UMB Fund Services has hired 11 private bankers in the Midwest in the past six months, deSilva said. "This is a good time for us to be thinking about acquiring."

Analysts said companies should not get trapped in long-term strategies that are based on short-term results.

"Right now financial companies are falling into three categories," said Bob Egan, the global head of research and a chief analyst at TowerGroup Inc., an independent research firm owned by MasterCard Inc. "Some are purely in survival mode. Some are shrinking so that they can focus on specific areas, and some are investing for long-term innovation. This third group is going to be well-positioned long-term."

There is certainly an opportunity to make acquisitions "at a lower premium" than even six months ago, Egan said. "Companies have to be wary about the amount of risk that they are willing to take on right now, but there are certainly deals that can be made at attractive prices."

UMB Fund Services has not made an acquisition since 2001, when it bought Sunstone Financial Group Inc., an administrator that serves mutual funds.

Over the past eight years UMB Fund Services started an alternative investment services administration business, which now has $4 billion of assets under advisement.

Buying J.D. Clark would make UMB Fund Services a "scale player" in alternative investment servicing, deSilva said. "Prior to this deal, we didn't have scale to really play in the alternative investment space. This puts us in the top quartile. We plan to continue to pursue more scale and could make more deals in this space."

The company will consider buying smaller providers, he said, but it could make a deal for a larger firm.

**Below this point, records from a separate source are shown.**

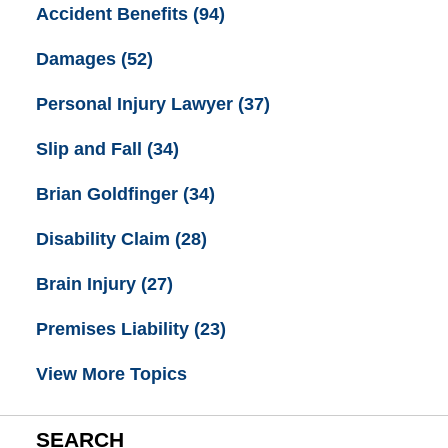
Accident Benefits
(94)
Damages
(52)
Personal Injury Lawyer
(37)
Slip and Fall
(34)
Brian Goldfinger
(34)
Disability Claim
(28)
Brain Injury
(27)
Premises Liability
(23)
View More Topics
SEARCH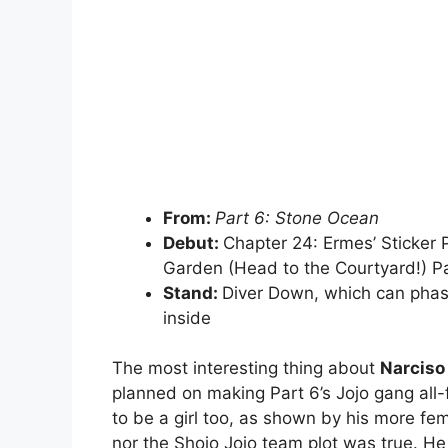
From:
Part 6: Stone Ocean
Debut:
Chapter 24: Ermes’ Sticker
Garden (Head to the Courtyard!) Pa
Stand:
Diver Down, which can phase
inside
The most interesting thing about
Narciso
planned on making Part 6’s Jojo gang all
to be a girl too, as shown by his more fem
nor the Shojo Jojo team plot was true.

J.D. Clark, which had $18.5 billion of assets under administration as of March 31, would operate as a wholly owned division of UMB Fund Services when the deal closes this quarter. J.D. Clark would keep its name and continue operations from its headquarters in Ogden, Utah. Jeffrey D. Clark, who founded the firm in 1991, would remain its chief executive officer.

With J.D. Clark, UMB would be able to compete with larger trust banks like Bank of New York Mellon Corp., State Street Corp. and Northern Trust Corp., deSilva said.

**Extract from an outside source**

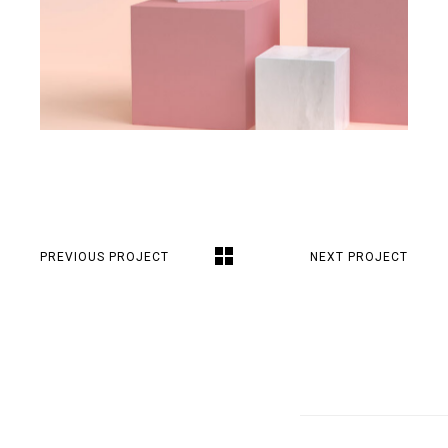
PREVIOUS PROJECT
NEXT PROJECT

Analysts said they were unsure whether now is the time for UMB Fund Services to make the deal, given the intense scrutiny on the hedge fund industry and the decline in alternative investment assets industrywide after the Madoff scandal.

But deSilva disagreed. "I see hedge funds surviving and thriving in the future," he said. "We are not afraid of new regulation. In fact, we think that they could be great for providers of administrative services, because the new rules require independent administrative accountants. The hedge fund industry will prosper, and the providers of administrative services will prosper."